*Extracted data*:
BEGIN
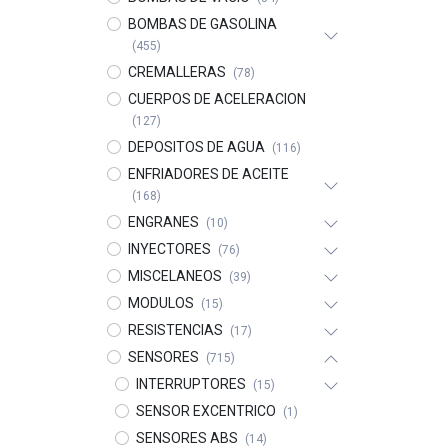
BOMBAS DE GASOLINA
(455)
CREMALLERAS
(78)
CUERPOS DE ACELERACION
(127)
DEPOSITOS DE AGUA
(116)
ENFRIADORES DE ACEITE
(168)
ENGRANES
(10)
INYECTORES
(76)
MISCELANEOS
(39)
MODULOS
(15)
RESISTENCIAS
(17)
SENSORES
(715)
INTERRUPTORES
(15)
SENSOR EXCENTRICO
(1)
SENSORES ABS
(14)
END
*Assignment*: Retype the line containing "MISCELANEOS" and all the lines after it, ending with the final line of the material, exactly.

*Task answer*:
MISCELANEOS
(39)
MODULOS
(15)
RESISTENCIAS
(17)
SENSORES
(715)
INTERRUPTORES
(15)
SENSOR EXCENTRICO
(1)
SENSORES ABS
(14)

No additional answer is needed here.